One of the things that often strikes us, after someone’s death, is that we have to make a shift in how we speak of that person. It suddenly becomes an error to say “he loves popcorn.” Indpendent of the subject’s history of affinity for popcorn, there is that crossover point between loving popcorn, and having loved popcorn. Survivors undergo a transition where they find themselves using the wrong tense, and self-correcting. The realization that we have erred nags at our minds like the red ink marks of a high school English teacher urging consistency in an essay.
Then there is the loss of conjunction. For years, you go to visit Grammy and Grampa. The conjunction and serves to join two noun phrases [Grammy]NP and [Grampa]NP into a single noun phrase. That noun phrase can then serve in a variety of grammatical functions: subject, with nominative case ([Grammy and Grampa]NP called), or various object positions, with accusative (Let’s visit [Grammy and Grampa]NP), or genitive case (We need to remember to bring that book to [Grammy and Grampa]NP‘s house.) With the absence of one referent, the conjoined noun phrase loses both the conjunction and the second noun phrase. It is a simplification of structure that belies the complicated nature of the end of almost 6 decades of married life, a conjunction of law and love and life together that are only hinted at by the word and.
With this loss of the conjunction, too, comes a shift from the plural to the singular, which of course brings its own implications for subject-verb agreement.

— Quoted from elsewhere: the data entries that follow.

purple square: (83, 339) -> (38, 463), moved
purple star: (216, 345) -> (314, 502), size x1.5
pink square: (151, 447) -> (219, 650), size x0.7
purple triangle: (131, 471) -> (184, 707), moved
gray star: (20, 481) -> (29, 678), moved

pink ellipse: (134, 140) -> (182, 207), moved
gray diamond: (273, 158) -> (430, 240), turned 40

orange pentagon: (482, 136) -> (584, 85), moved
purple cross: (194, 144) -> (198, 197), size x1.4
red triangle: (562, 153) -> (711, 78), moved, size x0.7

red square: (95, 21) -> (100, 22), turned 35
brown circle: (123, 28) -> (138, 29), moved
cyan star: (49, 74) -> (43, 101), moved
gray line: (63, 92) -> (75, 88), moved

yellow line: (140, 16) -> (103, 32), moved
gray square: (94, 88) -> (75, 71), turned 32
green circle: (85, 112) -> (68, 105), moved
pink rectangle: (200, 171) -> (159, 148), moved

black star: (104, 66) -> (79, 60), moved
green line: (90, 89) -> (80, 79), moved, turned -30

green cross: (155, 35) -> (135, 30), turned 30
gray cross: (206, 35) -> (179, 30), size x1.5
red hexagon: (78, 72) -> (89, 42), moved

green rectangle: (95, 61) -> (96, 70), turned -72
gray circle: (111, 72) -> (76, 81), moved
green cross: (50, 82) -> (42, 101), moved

In the present tense, English requires a different verb inflection for most third person singular subjects than for plural ones. Grammy and Grampa love it when we visit must change to Grammy loves it when we visit, with the inflectional affix -s added to the verb to reflect that singularity. This, of course, reminds us once more that there is only one of the two members of that former conjoined phrase whose actions, affinities and attributes will, by and large, be discussed using the present tense.

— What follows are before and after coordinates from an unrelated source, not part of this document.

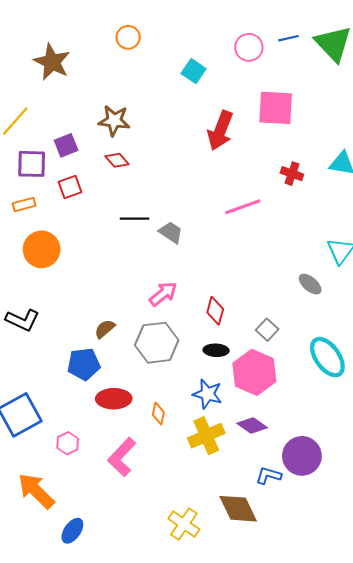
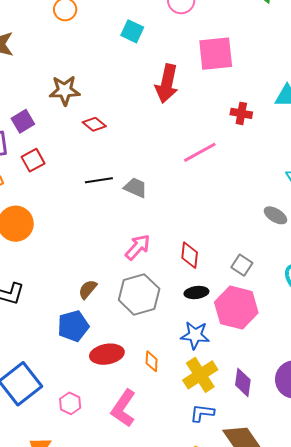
red diamond: (117, 160) -> (94, 124), moved
purple diamond: (252, 425) -> (243, 382), moved, turned 72
blue L-shape: (268, 476) -> (202, 413), moved

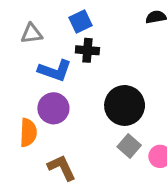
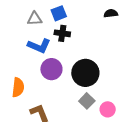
gray triangle: (32, 34) -> (35, 19), moved
purple circle: (53, 108) -> (51, 69), moved

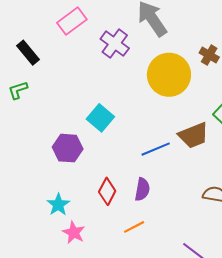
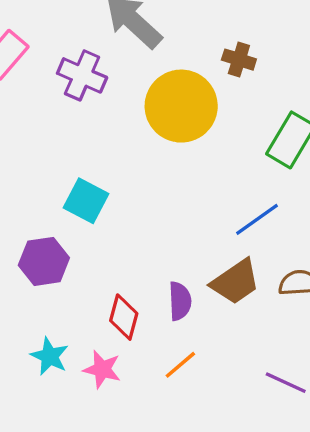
brown trapezoid: (194, 135) -> (235, 282), moved
blue line: (156, 149) -> (257, 219), moved
pink star: (74, 233) -> (102, 369), moved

We mustn’t forget, though, that we can hold onto the present tense, and even the future; A whole host of constructions are available to us by keeping Grampa in object positions. I miss Grampa. It’s okay to be sad about Grampa. We will hold onto Grampa’s memory.
10 thoughts on “The past tense, and other grammatical implications of death”
This is a very strange post and yet I love it. <3
It’s the shift from the plural to the singular that I find to be the most poignant. There is a finality within that shift that is sometimes difficult to deal with. Great thoughts here.
Yes. Complicated and sad. I just made that switch with regard to my friend Dawn, and when I wrote a post about her, I found myself puzzling over tense.
My two semesters of linguistics surfaced in my brain with this post, but it’s my heart that responded to this: “It is a simplification of structure that belies the complicated nature of the end of almost 6 decades of married life, a conjunction of law and love and life together that are only hinted at by the word and.”
Awww, sweetie… *hugs*
Produces a few imperatives as well. as in
‘We must look after Grammie.” ‘I have to pull myself together.’.
Sympathy – dative case.
Oh, I hear you.
Also, I’m sorry about Grampa.
Beautiful post. Linguistics as a way to think about grief… If this is actually specifically about a particular Grampa, I’m very sorry. And in light of yesterday’s tragedy, this post feels very timely.
Lovely. In the case of my grandpa I’ve become accustomed to speaking of him in the past tense, as we had to begin to do that even before he went from is to was: He loved taking walks, he ate ice cream and pie for breakfast, he recognized everyone in his family. But when talking of our cat Tisha, just with Erik, I often continue to use the present tense: Tisha is the best cat, Tisha is smart, he is a good jumper. I will use the past tense in one sentence and the present in the next. Only with Erik, because between us there is the perfect understanding that Tisha is both is and was.